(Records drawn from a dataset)
+ + + + + + +

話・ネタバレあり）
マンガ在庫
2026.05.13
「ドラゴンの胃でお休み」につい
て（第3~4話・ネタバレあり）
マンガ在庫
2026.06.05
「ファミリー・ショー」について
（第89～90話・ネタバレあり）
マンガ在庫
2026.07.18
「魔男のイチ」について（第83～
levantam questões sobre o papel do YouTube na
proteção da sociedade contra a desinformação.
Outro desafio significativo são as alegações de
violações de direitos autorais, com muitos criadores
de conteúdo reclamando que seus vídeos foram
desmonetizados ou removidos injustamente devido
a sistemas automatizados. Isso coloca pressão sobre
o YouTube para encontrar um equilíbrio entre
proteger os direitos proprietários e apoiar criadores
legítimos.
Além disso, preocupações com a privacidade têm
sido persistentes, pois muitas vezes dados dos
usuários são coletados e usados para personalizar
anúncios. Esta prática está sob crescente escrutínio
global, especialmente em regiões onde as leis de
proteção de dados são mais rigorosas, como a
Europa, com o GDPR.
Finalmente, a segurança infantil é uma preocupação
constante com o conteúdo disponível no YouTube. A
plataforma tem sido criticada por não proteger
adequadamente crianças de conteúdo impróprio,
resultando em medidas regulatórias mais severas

+ + + + + + +

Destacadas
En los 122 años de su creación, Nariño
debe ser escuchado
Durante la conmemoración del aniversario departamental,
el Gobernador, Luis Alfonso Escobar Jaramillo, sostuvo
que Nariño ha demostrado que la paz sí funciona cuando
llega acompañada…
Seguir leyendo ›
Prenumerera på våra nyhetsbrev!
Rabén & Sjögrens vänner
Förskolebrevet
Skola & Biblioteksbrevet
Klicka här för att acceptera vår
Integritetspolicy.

+ + + + + + +

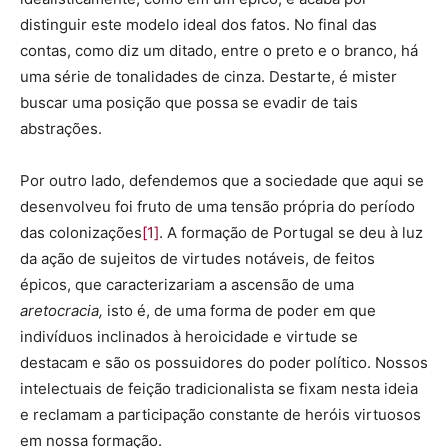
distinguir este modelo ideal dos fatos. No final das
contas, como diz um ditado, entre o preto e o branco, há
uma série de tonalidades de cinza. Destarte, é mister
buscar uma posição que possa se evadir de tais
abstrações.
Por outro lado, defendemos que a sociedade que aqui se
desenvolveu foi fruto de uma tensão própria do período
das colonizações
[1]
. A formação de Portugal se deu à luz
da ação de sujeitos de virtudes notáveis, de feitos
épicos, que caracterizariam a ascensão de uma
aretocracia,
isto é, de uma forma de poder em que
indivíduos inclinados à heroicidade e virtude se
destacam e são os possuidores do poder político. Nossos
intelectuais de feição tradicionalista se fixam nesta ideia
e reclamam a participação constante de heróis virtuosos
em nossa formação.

+ + + + + + +

Check each line of the entries above, and show every one holding the word "proteger".

proteger os direitos proprietários e apoiar criadores
plataforma tem sido criticada por não proteger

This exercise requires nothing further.